With fine weather forecast and a dearth of other activities on our post-Covid lock-down calendar, a healthy turnout of special vehicles was expected this month. Your correspondent therefore arrived 45 minutes before the scheduled starting time, assuming that there’d be an opportunity to enjoy a sit-down breakfast at Maccas before the carpark started filling and things got underway. Wrong!
Upon arrival, half a dozen cars were already in position and the streets echoed with tuned exhausts as one after another desirable classic or sporting vehicle shuffled into their parking spaces. The southern section of the carpark reached capacity well before 8am and the rest was filling quickly. A count confirmed that this indeed, was our largest ever gathering, with somewhere between 140 and 150 vehicles in attendance during the morning. The regular numbers had been swelled by members of the Prince Skyline, MX5 and early Holden clubs as well as a group of VW Golf owners who paid us a visit. Unfortunately, a couple of shoppers complained to some club members, expressing their annoyance at the inconvenience of being forced to park further away from the supermarket entrance than they normally do. This was met with the appropriate sympathy and understanding as they were made aware of the vacant parking areas on the eastern side of the carpark and the Coles Supermarket just down the road.

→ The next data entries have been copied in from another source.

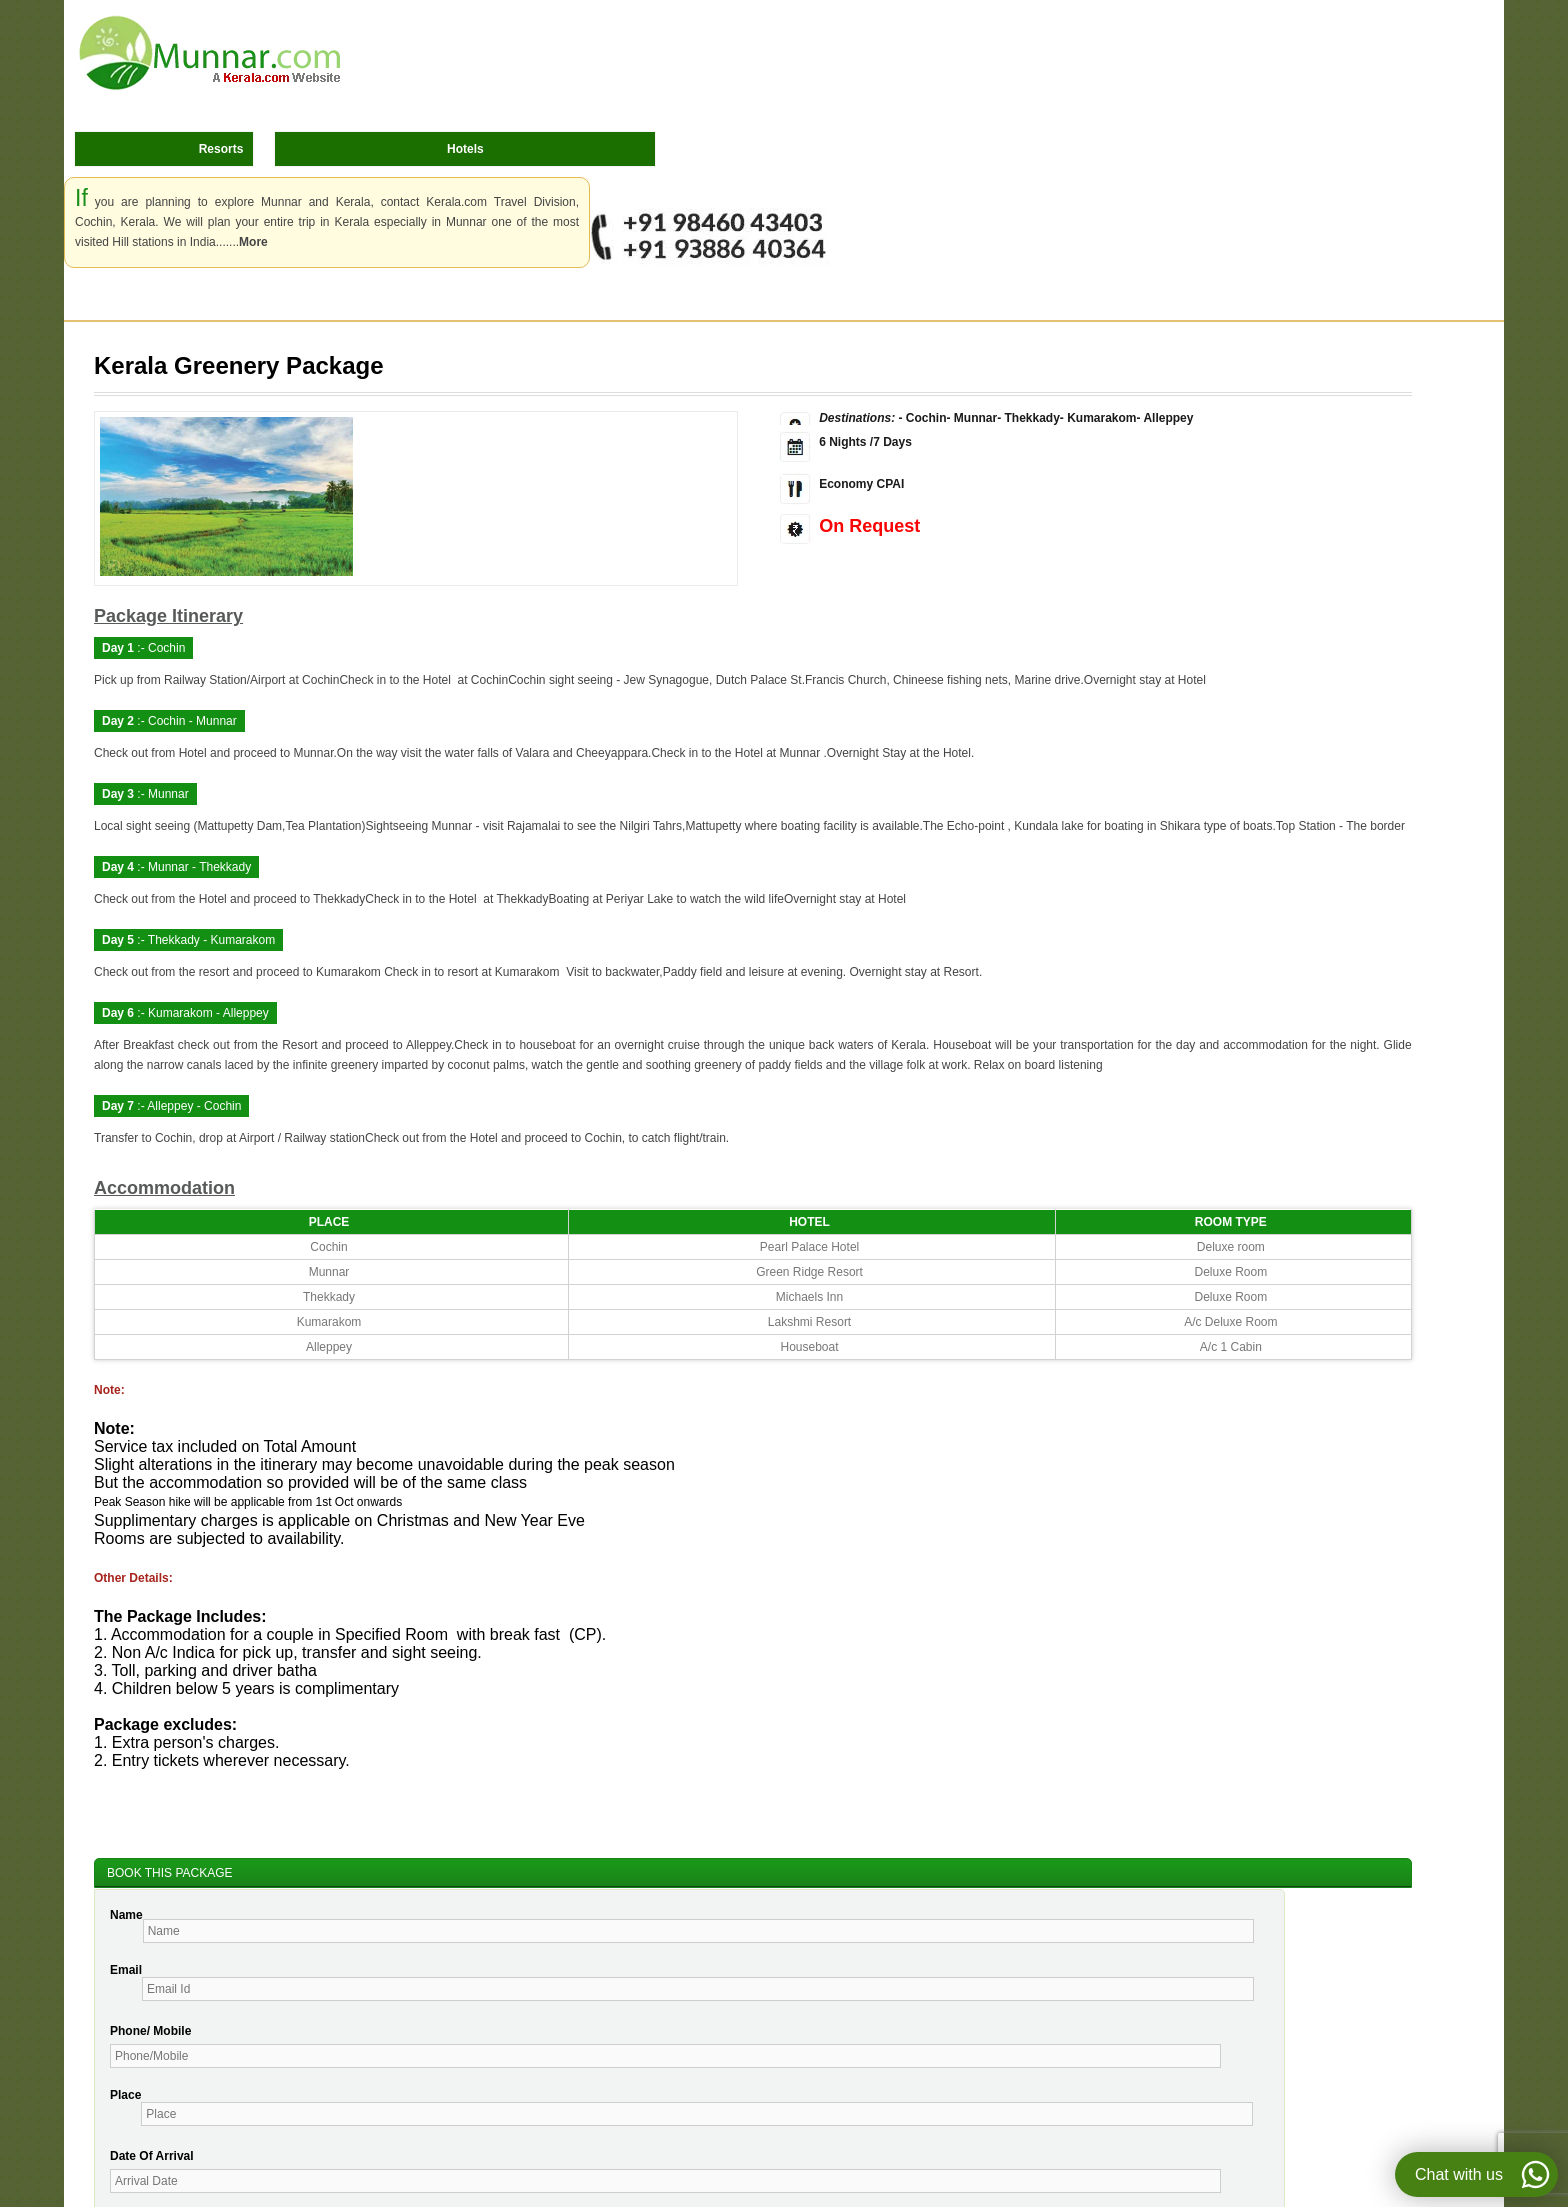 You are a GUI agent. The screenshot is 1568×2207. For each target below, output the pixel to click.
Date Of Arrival (152, 2156)
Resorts (221, 149)
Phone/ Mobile (150, 2031)
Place (125, 2095)
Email (126, 1970)
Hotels (465, 149)
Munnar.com (210, 53)
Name (126, 1915)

It would be impossible to mention all the cars that were making their first appearances at this month’s gathering, but I would like to mention the rare little Simca 850 that Peter Walker brought out this month. Peter regularly turns up in his V8 Simca Vadette and has been working for several years to complete the pretty little 850 which I believe is the only one in Victoria. At the other extreme Peter Waghorn turned up in his fully restored 1973 Dodge tow truck, complete with chrome exhaust stacks and flashing yellow light. Thankfully his services were not required, although it was a close thing with Mark McKibbin’s Austin 7 Chummy needing several push-starts to kick it into life later in the morning. Another couple of rarities included a stunning, replica “lightweight” E-type Jaguar and a Mazda Cosmo – a car produced from 1967 with a focus on future technology and to showcase the new, forward-thinking rotary engine. It is one of ten or so in Australia.
As well as the Austin 7 Chummy there was good representation from the pre-WWII era with a couple of Cadillacs, a T-Model Ford, a massive Delage and Des Dillon’s Bugatti Type 35B. In contrast, some of the newest sporting cars included a Subaru BRZ, Lotus Elise and a Golf GTi. As usual, there were plenty of classics from the 1960s and ‘70s including a clutch of MGBs, several Fiats, a couple of Falcon GTs, a trio of Minis, and pairs of Triumph Stags, Manx Beach Buggies as well as Bugeye Sprites. American sheet metal was in abundance on models from Pontiac, Cadillac and Ford, and the Europeans didn’t disappoint with late model-sporting sedans, coupes and roadsters from Mercedes, BMW, Jaguar and Porsche.
It was a huge morning, enjoyed by many passers-by as well as our club members who appreciated the diversity and strength of the classic car scene in Gippsland – and yes, I managed to get some breakfast at about 10am.
Locky Fowler created a short video of the event which you can view by copying and pasting this link into your browser: https://photos.app.goo.gl/5CzP39BntKnYrPdN8
RESPONSES TO: BREAKFAST CLUB, Warragul – 10th January
Comment from GRANT BUCK: Fantastic day and such a great turnout of different cars to look at.